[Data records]
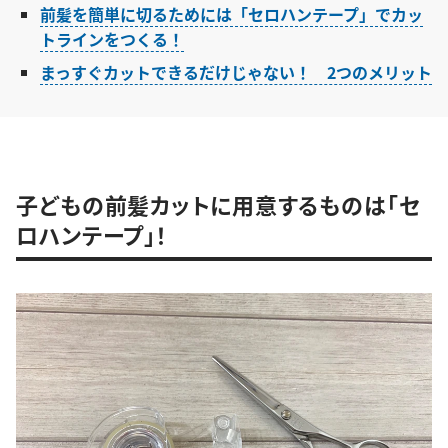
前髪を簡単に切るためには「セロハンテープ」でカッ
トラインをつくる！
まっすぐカットできるだけじゃない！ 2つのメリット
子どもの前髪カットに用意するものは「セ
ロハンテープ」！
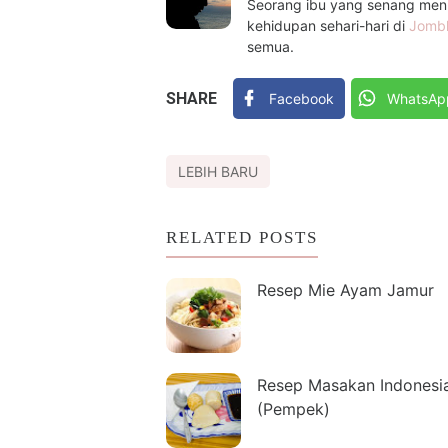
Seorang ibu yang senang menul
kehidupan sehari-hari di
Jomb
semua.
SHARE
Facebook
WhatsAp
LEBIH BARU
RELATED POSTS
Resep Mie Ayam Jamur
Resep Masakan Indonesi
(Pempek)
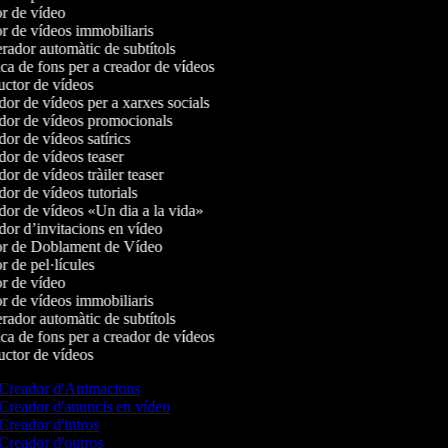
r de vídeo
r de vídeos immobiliaris
ador automàtic de subtítols
a de fons per a creador de vídeos
ctor de vídeos
or de vídeos per a xarxes socials
or de vídeos promocionals
or de vídeos satírics
or de vídeos teaser
r de vídeos tràiler teaser
or de vídeos tutorials
or de vídeos «Un dia a la vida»
or d’invitacions en vídeo
r de Doblament de Vídeo
 de pel·lícules
r de vídeo
r de vídeos immobiliaris
ador automàtic de subtítols
a de fons per a creador de vídeos
ctor de vídeos
Creador d'Animacions
Creador d'anuncis en vídeo
Creador d'intros
Creador d'outros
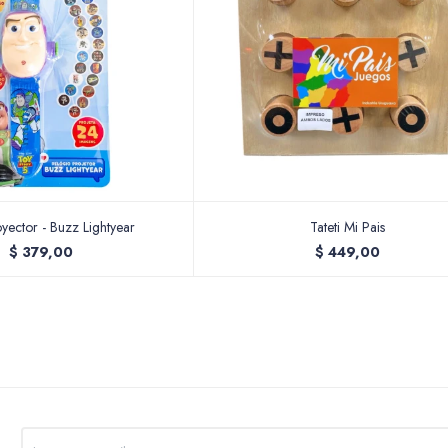
oyector - Buzz Lightyear
Tateti Mi Pais
$
379,00
$
449,00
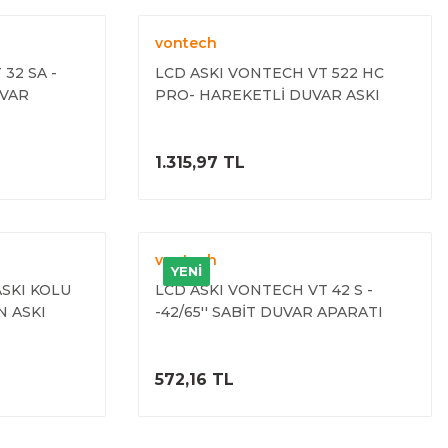
vontech
32 SA -
LCD ASKI VONTECH VT 522 HC
UVAR
PRO- HAREKETLİ DUVAR ASKI
APARATI
ELE
ÜRÜNÜ İNCELE
1.315,97 TL
vontech
YENİ
SKI KOLU
LCD ASKI VONTECH VT 42 S -
N ASKI
-42/65'' SABİT DUVAR APARATI
ELE
ÜRÜNÜ İNCELE
572,16 TL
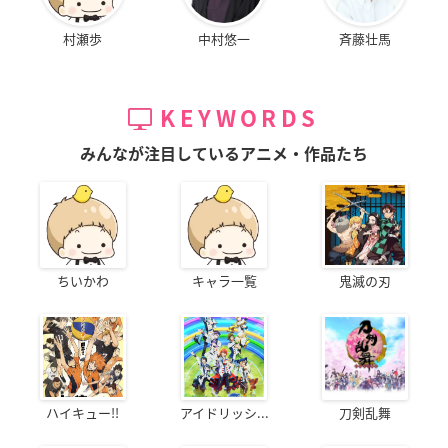
村瀬歩
中村悠一
斉藤壮馬
KEYWORDS
みんなが注目しているアニメ・作品たち
ちいかわ
キャラ一覧
鬼滅の刃
ハイキュー!!
アイドリッシ...
刀剣乱舞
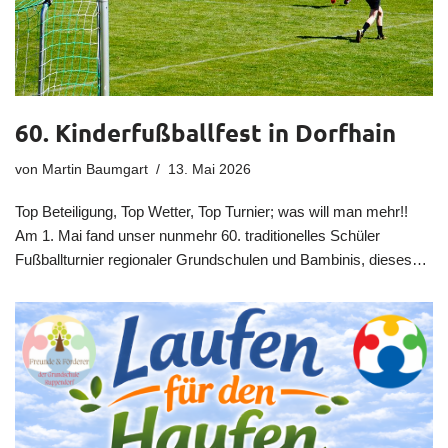
60. Kinderfußballfest in Dorfhain
von
Martin Baumgart
13. Mai 2026
Top Beteiligung, Top Wetter, Top Turnier; was will man mehr!!
Am 1. Mai fand unser nunmehr 60. traditionelles Schüler
Fußballturnier regionaler Grundschulen und Bambinis, dieses…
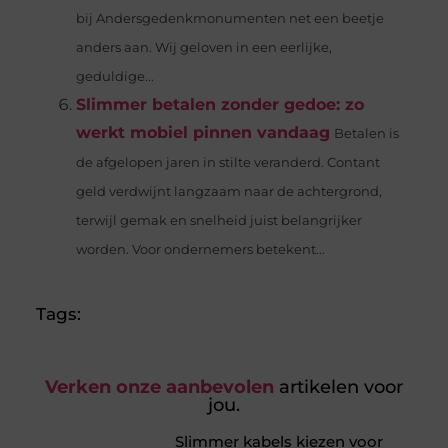
bij Andersgedenkmonumenten net een beetje
anders aan. Wij geloven in een eerlijke,
geduldige...
Slimmer betalen zonder gedoe: zo
werkt mobiel pinnen vandaag
Betalen is
de afgelopen jaren in stilte veranderd. Contant
geld verdwijnt langzaam naar de achtergrond,
terwijl gemak en snelheid juist belangrijker
worden. Voor ondernemers betekent...
Tags:
Verken onze aanbevolen
artikelen voor
jou.
Slimmer kabels kiezen voor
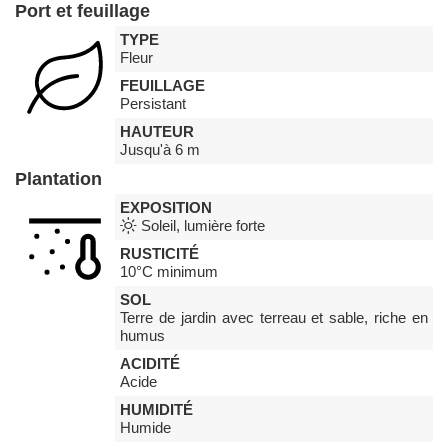
Port et feuillage
TYPE
Fleur
FEUILLAGE
Persistant
HAUTEUR
Jusqu'à 6 m
Plantation
EXPOSITION
Soleil, lumière forte
RUSTICITÉ
10°C minimum
SOL
Terre de jardin avec terreau et sable, riche en
humus
ACIDITÉ
Acide
HUMIDITÉ
Humide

Goal of the exercise: Lines holding "DUVAR" in the data above: copy each of them.

Written answer:
PRO- HAREKETLİ DUVAR ASKI
-42/65'' SABİT DUVAR APARATI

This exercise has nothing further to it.